> [TASK PROMPT]:
Each line below is to be repeated exactly; any picture is to be left out.

> [RECORD EXTRACTS]:
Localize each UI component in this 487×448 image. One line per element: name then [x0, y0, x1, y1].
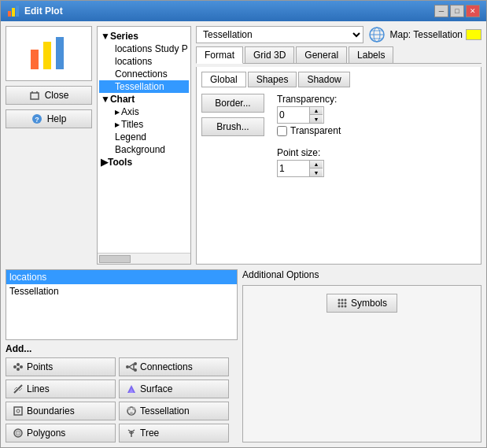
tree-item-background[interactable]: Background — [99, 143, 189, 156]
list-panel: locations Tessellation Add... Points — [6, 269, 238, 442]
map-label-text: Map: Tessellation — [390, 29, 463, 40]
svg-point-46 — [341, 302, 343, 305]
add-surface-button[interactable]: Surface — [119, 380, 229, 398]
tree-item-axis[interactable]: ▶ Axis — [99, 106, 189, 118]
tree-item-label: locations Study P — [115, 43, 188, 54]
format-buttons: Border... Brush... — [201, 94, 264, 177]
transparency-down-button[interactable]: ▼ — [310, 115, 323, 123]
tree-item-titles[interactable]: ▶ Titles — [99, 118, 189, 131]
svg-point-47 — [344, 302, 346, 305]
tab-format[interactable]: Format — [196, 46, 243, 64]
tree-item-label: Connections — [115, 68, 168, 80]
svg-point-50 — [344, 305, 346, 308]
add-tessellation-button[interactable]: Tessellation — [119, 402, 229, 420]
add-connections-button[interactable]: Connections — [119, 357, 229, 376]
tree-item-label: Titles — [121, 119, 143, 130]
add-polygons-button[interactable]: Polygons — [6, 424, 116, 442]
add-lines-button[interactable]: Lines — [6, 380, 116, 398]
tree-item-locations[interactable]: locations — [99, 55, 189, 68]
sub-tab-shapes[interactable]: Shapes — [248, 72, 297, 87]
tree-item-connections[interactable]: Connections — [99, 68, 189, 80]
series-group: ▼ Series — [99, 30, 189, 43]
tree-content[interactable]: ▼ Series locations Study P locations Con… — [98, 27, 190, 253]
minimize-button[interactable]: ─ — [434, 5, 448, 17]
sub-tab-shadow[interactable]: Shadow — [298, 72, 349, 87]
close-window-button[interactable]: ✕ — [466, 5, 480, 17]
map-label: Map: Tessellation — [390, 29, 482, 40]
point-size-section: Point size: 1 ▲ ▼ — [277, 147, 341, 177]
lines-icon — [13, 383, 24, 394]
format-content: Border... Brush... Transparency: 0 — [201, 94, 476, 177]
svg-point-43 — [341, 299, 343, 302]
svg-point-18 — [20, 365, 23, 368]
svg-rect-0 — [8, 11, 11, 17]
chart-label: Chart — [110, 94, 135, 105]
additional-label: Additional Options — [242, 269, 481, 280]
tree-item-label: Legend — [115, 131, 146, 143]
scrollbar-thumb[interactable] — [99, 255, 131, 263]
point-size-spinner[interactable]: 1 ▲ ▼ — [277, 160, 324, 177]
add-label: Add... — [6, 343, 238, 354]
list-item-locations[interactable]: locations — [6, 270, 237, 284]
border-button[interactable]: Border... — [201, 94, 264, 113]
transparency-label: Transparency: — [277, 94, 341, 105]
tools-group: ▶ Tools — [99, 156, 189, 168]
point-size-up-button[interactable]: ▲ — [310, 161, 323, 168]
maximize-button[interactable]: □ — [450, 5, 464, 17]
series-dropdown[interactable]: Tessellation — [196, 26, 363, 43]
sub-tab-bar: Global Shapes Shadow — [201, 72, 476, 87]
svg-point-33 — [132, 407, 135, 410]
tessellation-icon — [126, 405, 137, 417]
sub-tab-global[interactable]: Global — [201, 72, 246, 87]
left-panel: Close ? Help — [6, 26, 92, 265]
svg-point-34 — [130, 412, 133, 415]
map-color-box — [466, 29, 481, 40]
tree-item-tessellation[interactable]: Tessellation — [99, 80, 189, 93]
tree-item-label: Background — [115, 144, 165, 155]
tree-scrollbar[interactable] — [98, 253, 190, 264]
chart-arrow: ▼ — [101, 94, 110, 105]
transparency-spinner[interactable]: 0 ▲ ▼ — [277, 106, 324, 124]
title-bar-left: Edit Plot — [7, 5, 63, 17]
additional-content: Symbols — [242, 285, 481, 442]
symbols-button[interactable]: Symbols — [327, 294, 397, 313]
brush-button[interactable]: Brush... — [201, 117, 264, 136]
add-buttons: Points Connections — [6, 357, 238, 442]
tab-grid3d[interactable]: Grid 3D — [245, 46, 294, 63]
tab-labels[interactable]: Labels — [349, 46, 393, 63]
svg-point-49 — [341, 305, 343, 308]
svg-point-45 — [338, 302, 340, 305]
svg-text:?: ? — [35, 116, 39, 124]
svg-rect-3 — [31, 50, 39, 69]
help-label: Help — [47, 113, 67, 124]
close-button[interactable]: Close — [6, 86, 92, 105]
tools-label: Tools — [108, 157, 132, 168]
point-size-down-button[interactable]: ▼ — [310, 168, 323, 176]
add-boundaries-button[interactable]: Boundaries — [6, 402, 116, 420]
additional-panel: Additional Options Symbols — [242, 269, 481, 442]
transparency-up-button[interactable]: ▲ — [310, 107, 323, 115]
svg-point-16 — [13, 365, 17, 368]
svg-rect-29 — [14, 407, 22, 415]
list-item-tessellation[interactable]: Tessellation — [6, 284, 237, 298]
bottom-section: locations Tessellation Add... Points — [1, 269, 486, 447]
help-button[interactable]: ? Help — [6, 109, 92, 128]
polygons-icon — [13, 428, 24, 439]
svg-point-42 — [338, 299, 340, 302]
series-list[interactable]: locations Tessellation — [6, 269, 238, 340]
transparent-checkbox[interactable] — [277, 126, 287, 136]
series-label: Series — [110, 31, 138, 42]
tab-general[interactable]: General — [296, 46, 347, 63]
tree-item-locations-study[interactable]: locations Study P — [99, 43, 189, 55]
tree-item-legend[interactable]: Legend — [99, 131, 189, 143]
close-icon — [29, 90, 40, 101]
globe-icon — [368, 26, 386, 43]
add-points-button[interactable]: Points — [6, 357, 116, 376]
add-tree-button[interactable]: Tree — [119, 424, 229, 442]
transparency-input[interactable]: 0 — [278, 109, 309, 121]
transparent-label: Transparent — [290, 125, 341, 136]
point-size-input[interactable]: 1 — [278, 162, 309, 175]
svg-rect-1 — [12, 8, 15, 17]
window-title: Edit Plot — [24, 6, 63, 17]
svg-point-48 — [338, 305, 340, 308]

> [ANSWER BELOW]:
Localize each UI component in this 487×448 image. One line per element: name then [x0, y0, x1, y1].
tree-item-background[interactable]: Background — [99, 143, 189, 156]
list-panel: locations Tessellation Add... Points — [6, 269, 238, 442]
map-label-text: Map: Tessellation — [390, 29, 463, 40]
svg-point-46 — [341, 302, 343, 305]
add-surface-button[interactable]: Surface — [119, 380, 229, 398]
tree-item-axis[interactable]: ▶ Axis — [99, 106, 189, 118]
tree-item-label: locations Study P — [115, 43, 188, 54]
format-buttons: Border... Brush... — [201, 94, 264, 177]
transparency-down-button[interactable]: ▼ — [310, 115, 323, 123]
tree-item-titles[interactable]: ▶ Titles — [99, 118, 189, 131]
svg-point-47 — [344, 302, 346, 305]
tab-format[interactable]: Format — [196, 46, 243, 64]
tree-item-label: Connections — [115, 68, 168, 80]
svg-point-50 — [344, 305, 346, 308]
add-tessellation-button[interactable]: Tessellation — [119, 402, 229, 420]
add-connections-button[interactable]: Connections — [119, 357, 229, 376]
tree-item-label: Titles — [121, 119, 143, 130]
add-polygons-button[interactable]: Polygons — [6, 424, 116, 442]
add-lines-button[interactable]: Lines — [6, 380, 116, 398]
tree-item-locations[interactable]: locations — [99, 55, 189, 68]
sub-tab-shapes[interactable]: Shapes — [248, 72, 297, 87]
tree-item-connections[interactable]: Connections — [99, 68, 189, 80]
series-group: ▼ Series — [99, 30, 189, 43]
tree-content[interactable]: ▼ Series locations Study P locations Con… — [98, 27, 190, 253]
minimize-button[interactable]: ─ — [434, 5, 448, 17]
sub-tab-shadow[interactable]: Shadow — [298, 72, 349, 87]
close-window-button[interactable]: ✕ — [466, 5, 480, 17]
map-label: Map: Tessellation — [390, 29, 482, 40]
point-size-section: Point size: 1 ▲ ▼ — [277, 147, 341, 177]
lines-icon — [13, 383, 24, 394]
format-content: Border... Brush... Transparency: 0 — [201, 94, 476, 177]
svg-point-43 — [341, 299, 343, 302]
svg-point-18 — [20, 365, 23, 368]
svg-rect-0 — [8, 11, 11, 17]
chart-label: Chart — [110, 94, 135, 105]
additional-label: Additional Options — [242, 269, 481, 280]
tree-item-label: Legend — [115, 131, 146, 143]
scrollbar-thumb[interactable] — [99, 255, 131, 263]
point-size-spinner[interactable]: 1 ▲ ▼ — [277, 160, 324, 177]
add-label: Add... — [6, 343, 238, 354]
list-item-locations[interactable]: locations — [6, 270, 237, 284]
border-button[interactable]: Border... — [201, 94, 264, 113]
transparency-label: Transparency: — [277, 94, 341, 105]
tools-group: ▶ Tools — [99, 156, 189, 168]
point-size-up-button[interactable]: ▲ — [310, 161, 323, 168]
maximize-button[interactable]: □ — [450, 5, 464, 17]
series-dropdown[interactable]: Tessellation — [196, 26, 363, 43]
sub-tab-bar: Global Shapes Shadow — [201, 72, 476, 87]
svg-point-33 — [132, 407, 135, 410]
tessellation-icon — [126, 405, 137, 417]
sub-tab-global[interactable]: Global — [201, 72, 246, 87]
left-panel: Close ? Help — [6, 26, 92, 265]
svg-point-34 — [130, 412, 133, 415]
map-color-box — [466, 29, 481, 40]
tree-item-tessellation[interactable]: Tessellation — [99, 80, 189, 93]
tree-item-label: Background — [115, 144, 165, 155]
tree-scrollbar[interactable] — [98, 253, 190, 264]
chart-arrow: ▼ — [101, 94, 110, 105]
transparency-spinner[interactable]: 0 ▲ ▼ — [277, 106, 324, 124]
title-bar-left: Edit Plot — [7, 5, 63, 17]
additional-content: Symbols — [242, 285, 481, 442]
symbols-button[interactable]: Symbols — [327, 294, 397, 313]
brush-button[interactable]: Brush... — [201, 117, 264, 136]
add-buttons: Points Connections — [6, 357, 238, 442]
tab-grid3d[interactable]: Grid 3D — [245, 46, 294, 63]
tab-labels[interactable]: Labels — [349, 46, 393, 63]
svg-point-49 — [341, 305, 343, 308]
svg-point-45 — [338, 302, 340, 305]
svg-text:?: ? — [35, 116, 39, 124]
svg-rect-3 — [31, 50, 39, 69]
help-label: Help — [47, 113, 67, 124]
close-button[interactable]: Close — [6, 86, 92, 105]
tools-label: Tools — [108, 157, 132, 168]
point-size-down-button[interactable]: ▼ — [310, 168, 323, 176]
add-boundaries-button[interactable]: Boundaries — [6, 402, 116, 420]
additional-panel: Additional Options Symbols — [242, 269, 481, 442]
transparency-up-button[interactable]: ▲ — [310, 107, 323, 115]
svg-point-16 — [13, 365, 17, 368]
svg-rect-29 — [14, 407, 22, 415]
list-item-tessellation[interactable]: Tessellation — [6, 284, 237, 298]
bottom-section: locations Tessellation Add... Points — [1, 269, 486, 447]
help-button[interactable]: ? Help — [6, 109, 92, 128]
polygons-icon — [13, 428, 24, 439]
svg-point-42 — [338, 299, 340, 302]
series-list[interactable]: locations Tessellation — [6, 269, 238, 340]
transparent-checkbox[interactable] — [277, 126, 287, 136]
series-label: Series — [110, 31, 138, 42]
tab-general[interactable]: General — [296, 46, 347, 63]
tree-item-locations-study[interactable]: locations Study P — [99, 43, 189, 55]
tree-item-legend[interactable]: Legend — [99, 131, 189, 143]
close-icon — [29, 90, 40, 101]
globe-icon — [368, 26, 386, 43]
add-points-button[interactable]: Points — [6, 357, 116, 376]
add-tree-button[interactable]: Tree — [119, 424, 229, 442]
transparency-input[interactable]: 0 — [278, 109, 309, 121]
transparent-label: Transparent — [290, 125, 341, 136]
point-size-input[interactable]: 1 — [278, 162, 309, 175]
svg-rect-1 — [12, 8, 15, 17]
window-title: Edit Plot — [24, 6, 63, 17]
svg-point-48 — [338, 305, 340, 308]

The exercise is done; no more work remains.